Wise Step Recruiting · Remote (Romania) · Remote · Contract · Senior ·B2B ·6 months, expected to extend

ML Engineer — Fraud Detection Platform

Python RAG LLM NLP SQL Databricks Azure Llama Text-to-SQL

About the Role

We are building an AI layer on top of an existing fraud detection product used by banks. The goal is to allow bank users to describe fraud scenarios in natural language, and have the system automatically generate performant, validated SQL detection rules — removing the dependency on deep SQL expertise on the client side.

Project Context

The existing system runs Java services with SQL Server and Oracle backends. The new AI layer is Python-based — no Java integration is required from candidates. The core pattern is not direct NLP-to-SQL. Instead, it uses an intermediate JSON layer: natural language input is parsed into a structured JSON representation (fields, aggregations, filters, thresholds), which then generates the final SQL. This allows validation and performance checks before execution.

LLM preference is self-hosted Llama for financial data privacy, with Azure OpenAI as an alternative.
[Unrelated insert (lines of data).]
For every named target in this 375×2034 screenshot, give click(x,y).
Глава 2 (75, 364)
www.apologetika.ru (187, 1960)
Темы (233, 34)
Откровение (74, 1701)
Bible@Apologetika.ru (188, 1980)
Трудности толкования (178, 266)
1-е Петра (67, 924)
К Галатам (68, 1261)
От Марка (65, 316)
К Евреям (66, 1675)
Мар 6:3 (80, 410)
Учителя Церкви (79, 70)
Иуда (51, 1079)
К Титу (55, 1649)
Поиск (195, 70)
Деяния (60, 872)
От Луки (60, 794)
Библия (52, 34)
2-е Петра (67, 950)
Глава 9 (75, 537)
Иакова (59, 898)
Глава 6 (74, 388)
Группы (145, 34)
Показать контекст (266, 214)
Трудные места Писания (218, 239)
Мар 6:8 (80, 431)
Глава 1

A model-agnostic interface is required. Fine-tuning is a last resort only.

RAG is required — DB schemas, column mappings, and existing customer rules are injected as context. Evaluation agents call a REST API to run generated SQL and return false positive rate and latency metrics.
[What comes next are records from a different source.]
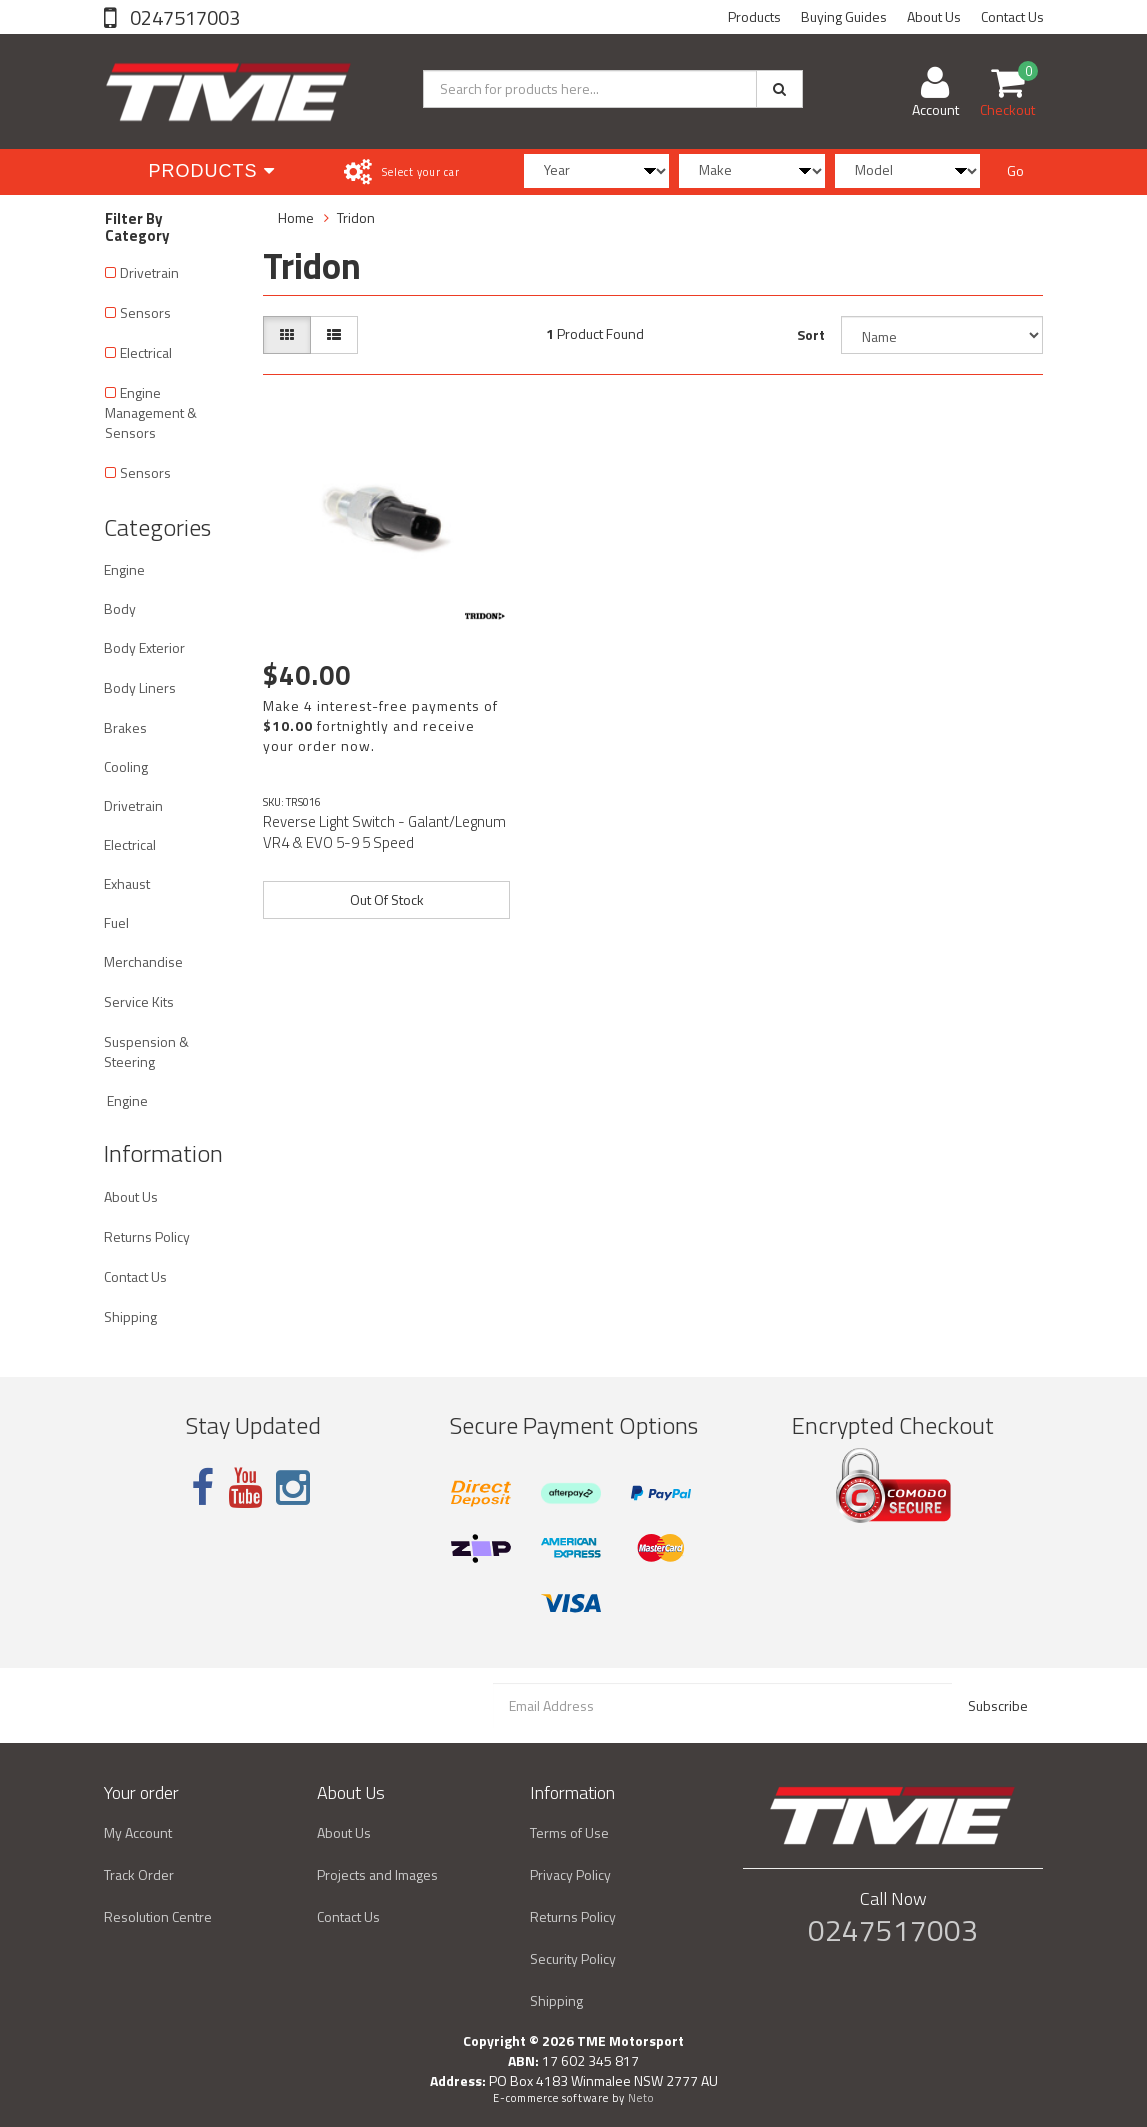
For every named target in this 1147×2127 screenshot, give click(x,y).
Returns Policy (147, 1236)
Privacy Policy (570, 1874)
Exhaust (127, 883)
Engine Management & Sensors (151, 412)
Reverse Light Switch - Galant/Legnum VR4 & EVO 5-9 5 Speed (384, 832)
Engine (124, 569)
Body (120, 608)
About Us (934, 16)
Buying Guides (844, 16)
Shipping (130, 1316)
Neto (641, 2098)
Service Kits (139, 1001)
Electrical (146, 352)
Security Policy (573, 1958)
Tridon (356, 217)
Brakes (125, 727)
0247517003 (183, 17)
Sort (811, 334)
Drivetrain (149, 272)
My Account (138, 1832)
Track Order (139, 1874)
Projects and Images (377, 1874)
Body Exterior (144, 647)
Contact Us (1012, 16)
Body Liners (140, 687)
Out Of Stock (387, 899)
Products (754, 16)
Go (1015, 170)
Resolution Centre (158, 1916)
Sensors (145, 312)
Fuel (116, 922)
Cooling (126, 766)
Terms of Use (569, 1832)
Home (296, 217)
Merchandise (143, 961)
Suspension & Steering (146, 1051)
The system must support multi-tenancy with tenant-isolated data. Deployment is cloud-first, with on-prem capability for security-sensitive clients in a later phase.

Data Scale

~300 columns, basic types only. Billions of rows, ~4,000 transactions/second, 19-day retention window. Thousands of real production rules available as training corpus. Key challenge: per-tenant column mappings that vary by client.

Current State

This is not greenfield. An initial version exists with some agents already defined and early training begun. We need an engineer who can review the existing design, provide architectural feedback, and accelerate delivery.

What You’ll Do

  • Review and provide architectural feedback on the existing AI system design.
  • Design and implement the RAG pipeline, injecting DB schemas, column mappings, and existing rules as context.
  • Build and refine the NLP → structured JSON → SQL generation pipeline.
  • Develop a model-agnostic LLM interface supporting Llama and Azure OpenAI.
  • Implement evaluation agents that measure false positive rate and query latency.
  • Ensure multi-tenant data isolation across all AI components.

Requirements

Critical Skills

  • Strong RAG architecture experience — schema and rule context injection.
  • Hands-on NLP-to-SQL or text-to-SQL work in production environments.
  • Experience with Databricks Genie (required).

Required Skills

  • LLM evaluation: false positive rate, query latency measurement.
  • Model-agnostic LLM interface design (Llama / OpenAI / Azure OpenAI).
  • Multi-tenant AI system design.

Nice to Have

  • Java (for reading/understanding existing services).
  • Databricks platform experience beyond Genie.